View the new vEthernet adapter ^
The process of adding the new NAT switch will also create a new vEthernet adapter on the system. If you open the properties of the virtual NIC, it should show the IP address 10.0.75.1. This address can be used as the default gateway on VMs connected to the switch.
Configure the VM manually ^
After you configure a VM to use the NAT virtual switch, you will need to manually configure the network settings for the VM. Unfortunately, the built-in NAT switch doesn’t include a DHCP server for automatic network configuration. In my example VM below, I’ve configured the gateway to 10.0.75.1 and used 10.0.75.10 as the IP address of the VM. For a DNS server, I’ve used Google’s public DNS server, 184.108.40.206.

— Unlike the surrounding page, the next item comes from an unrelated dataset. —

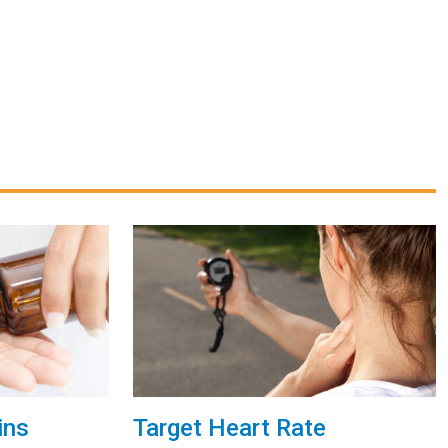
ins
Target Heart Rate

Manually configuring the Hyper-V VM
Obviously, you’re not going to want to manually configure all of your VMs that use the NAT switch. One option if you’re already running a small lab on your Windows 10 system is to use DHCP on a Windows Server. If you don’t want to run a full server for DHCP, I’ve found one other option.
DHCP Server for Windows ^
You can use a small, freeware, DHCP server called DHCP Server for Windows for providing DHCP to your NAT network in Hyper-V. After you download the software, extract it and run the dhcpwiz.exe utility to configure the server.
First, select the network interface vEthernet (NAT). Good news: the GUI does a good job of warning you about setting up a DHCP server on a NIC that is already receiving an IP address through DHCP.
Set the pool of IP addresses you want to use as well as a lease time. When you’re done, make sure you click the Advanced… button.
In Advanced Configuration, you’ll need to configure your gateway (10.0.75.1) and DNS servers.
In the final screen of the wizard, click the Write INI file button to save your settings to an .ini file and then click Next.
Once you’re done, the control application, dhcpsrv.exe, should run automatically. If it doesn’t, the executable is in the same folder as the setup wizard.
You’ll first need to click the Admin… button to run the executable with Admin rights (if you didn’t already). In this utility, you can set the Windows Firewall rules necessary to run the DHCP server. You can also install the executable as a service and start/stop it from running. After you’ve installed it as a service and started the service, you’re ready to start using NAT with your VMs on Hyper-V.